Sunday, March 04, 2012

Eric Cantor on Meet the Press-why we lose.

Eric Cantor
Eric Cantor's appearance on David Gregory's Meet the Press just provided every conservative with a graphic display of "how to lose the debate".  The first question, after Cantor's endorsement of Mitt, went right to Rush Limbaugh and Sandra Fluke.  Rather than use the opportunity to attack the liberal bias of the program and Democrat flak man Gregory, Cantor bundled himself in a rhetorical fetal position and pandered to the host.

Page one of the liberal playbook is creation of false victims as a means of distracting the public from real issues.  The victim d'jure is Sandra Fluke.


Every one reading these words know that Sandra Fluke is the thirty year old Georgetown law student that testified for Nancy Pelosi last week.    The purpose of Fluke's testimony was to falsely portray conservative resistance to the Obama attack on the freedoms of religion and conscience as hostility to women and their right to purchase contraception.  We all also know that Rush Limbaugh has spent the last several days ridiculing the preposterous claims perjuriously uttered by Fluke before Congress. 

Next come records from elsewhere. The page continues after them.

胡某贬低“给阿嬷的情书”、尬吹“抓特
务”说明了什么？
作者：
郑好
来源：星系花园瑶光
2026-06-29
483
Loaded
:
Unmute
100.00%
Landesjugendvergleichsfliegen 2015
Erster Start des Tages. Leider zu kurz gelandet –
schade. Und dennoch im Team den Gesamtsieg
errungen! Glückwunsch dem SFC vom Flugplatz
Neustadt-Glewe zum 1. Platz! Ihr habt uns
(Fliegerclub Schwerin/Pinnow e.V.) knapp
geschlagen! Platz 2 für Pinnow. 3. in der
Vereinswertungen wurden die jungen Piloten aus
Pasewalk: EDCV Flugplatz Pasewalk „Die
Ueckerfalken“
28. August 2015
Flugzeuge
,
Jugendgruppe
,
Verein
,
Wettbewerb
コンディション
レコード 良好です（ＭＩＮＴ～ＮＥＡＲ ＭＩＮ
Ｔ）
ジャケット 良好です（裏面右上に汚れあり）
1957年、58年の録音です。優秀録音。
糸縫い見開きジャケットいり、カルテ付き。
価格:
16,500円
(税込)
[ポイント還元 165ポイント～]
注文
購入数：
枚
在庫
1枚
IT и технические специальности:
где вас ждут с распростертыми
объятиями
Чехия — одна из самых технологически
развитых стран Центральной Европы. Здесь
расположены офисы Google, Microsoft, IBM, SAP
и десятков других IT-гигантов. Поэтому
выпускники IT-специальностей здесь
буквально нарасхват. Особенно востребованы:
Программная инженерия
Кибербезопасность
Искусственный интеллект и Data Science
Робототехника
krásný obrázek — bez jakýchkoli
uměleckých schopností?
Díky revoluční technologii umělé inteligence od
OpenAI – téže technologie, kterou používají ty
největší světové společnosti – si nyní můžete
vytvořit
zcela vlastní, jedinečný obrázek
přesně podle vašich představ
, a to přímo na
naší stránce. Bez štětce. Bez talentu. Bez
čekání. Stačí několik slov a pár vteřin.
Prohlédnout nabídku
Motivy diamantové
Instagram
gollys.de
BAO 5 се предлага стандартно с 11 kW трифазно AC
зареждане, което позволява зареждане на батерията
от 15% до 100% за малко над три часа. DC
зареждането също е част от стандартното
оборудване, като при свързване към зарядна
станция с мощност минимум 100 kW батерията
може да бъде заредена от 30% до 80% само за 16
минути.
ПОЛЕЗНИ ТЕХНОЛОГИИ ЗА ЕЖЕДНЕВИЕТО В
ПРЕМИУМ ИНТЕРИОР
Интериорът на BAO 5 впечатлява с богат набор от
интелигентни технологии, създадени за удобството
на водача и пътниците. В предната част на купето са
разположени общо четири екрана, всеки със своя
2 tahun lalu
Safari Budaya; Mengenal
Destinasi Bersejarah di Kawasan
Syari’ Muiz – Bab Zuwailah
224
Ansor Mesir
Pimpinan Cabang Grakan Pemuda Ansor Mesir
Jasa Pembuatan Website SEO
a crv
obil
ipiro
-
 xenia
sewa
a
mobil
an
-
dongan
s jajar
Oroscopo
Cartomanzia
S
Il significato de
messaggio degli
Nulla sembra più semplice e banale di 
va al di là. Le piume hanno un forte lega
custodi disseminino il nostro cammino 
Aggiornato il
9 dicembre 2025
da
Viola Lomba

Cantor's first move, apologizing for Rush, is step one in the losing tactic.  Why do Republicans feel the need to apologize for each other?  We seem to grasp that apologies for others are construed as admissions of wrong doing by the apologist, e.g. GOP criticism of the Obama Administration's continued apologies for the Qu'ran burnings.

Cantor then chose to forgo a chance to illustrate the duplicitous double standard of conduct liberal media figures practice.  Where was the list of horrible names that are routinely hurled at Sarah Palin on MSNBC?  Make Gregory defend the hate speech employed on his network by his corporate co-workers and we will soon see Gregory and his ilk in the progressive media quickly find other topics of interest to their audience.

Then, Cantor, through his silence, conceded that Fluke's facially absurd and selfish claims were somehow accurate.  The opportunity was perfectly sited for an attack on the dishonesty and selfishness of the position advocated by the thirty year old lifetime left wing activist. Fluke's claim that she and her sisters at Georgetown law school are economically suffering because their student insurance does not pay for contraception at the Catholic law school was nonsense at best.  Where was the obvious argument that Nancy Pelosi used the absurd Fluke statements to divert the public from the real issue-the continued attack on freedoms of religion and conscience that are a necessary part of "radically transforming America" that progressives promise?

We lost control of the debates over budget cuts and we are losing the tax increases debate for the same reasons.  Conservative leaders are so fearful of the liberal press that they say nothing and hope for the best.  We are in the midst of the radical transformation of America that President Obama promised, so how's the say nothing strategy working for us?